Some economic and financial conditions leave a yield curve as a more complex affair. Then there are others that are incredibly simple. The UST yield curve is the former, while right now the Chinese Treasury curve is the latter. Even still, the media manages to make it something it isn’t because the world from its perspective is surely improving, and Chinese money is tight for prudent reasons of intentional policy.

A stubborn anomaly in China’s $1.7 trillion government-bond market has worsened, as an odd combination of tight funding conditions and economic pessimism pushed long-dated yields well below returns on one-year bonds, the shortest-dated government debt.

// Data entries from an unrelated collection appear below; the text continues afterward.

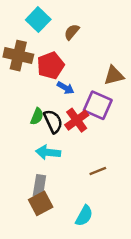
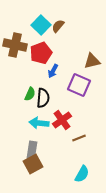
cyan square: (38, 20) -> (41, 25), moved
blue arrow: (66, 88) -> (53, 71), turned 88
red cross: (77, 120) -> (62, 120), moved
black semicircle: (53, 121) -> (43, 98), turned 30
cyan semicircle: (84, 216) -> (82, 174), moved

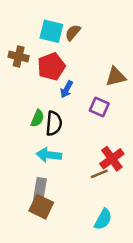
cyan square: (41, 25) -> (51, 31), turned -30
brown cross: (15, 45) -> (19, 57), size x0.7
purple square: (79, 85) -> (99, 107), size x0.7
red cross: (62, 120) -> (112, 159), moved
brown square: (33, 164) -> (41, 207), turned -36

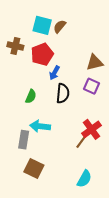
purple square: (99, 107) -> (92, 86), moved
black semicircle: (54, 123) -> (63, 93), moved
brown line: (99, 174) -> (81, 142), turned -32
gray rectangle: (40, 189) -> (24, 140), moved

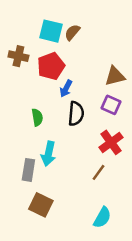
green semicircle: (31, 96) -> (37, 117), turned -32
cyan arrow: (40, 126) -> (48, 154), turned -84
red cross: (92, 129) -> (111, 142), moved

RMB markets are indeed “tightening”, so longer-dated government paper continues to reflect the consequences of that condition, even now to more extreme levels. For an economy already precariously positioned given the events of the last few years, it’s not a trivial concern.

It is not so much inverted as heavily malformed, though in truth that is more pedant semantics than analysis. There is no question as to the first part, just as there isn’t for the second. What seems to be misunderstood is the reasoning for what is taking place at the short end.

What is going on here is nothing short of disorder. There is simply no way to characterize it as a product of intentional monetary policy. To begin with, the PBOC doesn’t operate (ever) with such messy design. China’s central bank has in its history operated with a much more conditioned approach, even when their method and intent have been misguided or mistaken. The appearance of almost open chaos in 2017 brings to mind RMB conditions in the middle of 2013 – the last time the treasury curve inverted.

After having experienced that degree of illiquidity four years ago, Chinese authorities instituted rather quickly additional liquidity channels so as to avoid ever again those circumstances. It’s not as if the PBOC has sat out this last year, either. They have been heavily, hugely engaged using just those means, but to no further avail.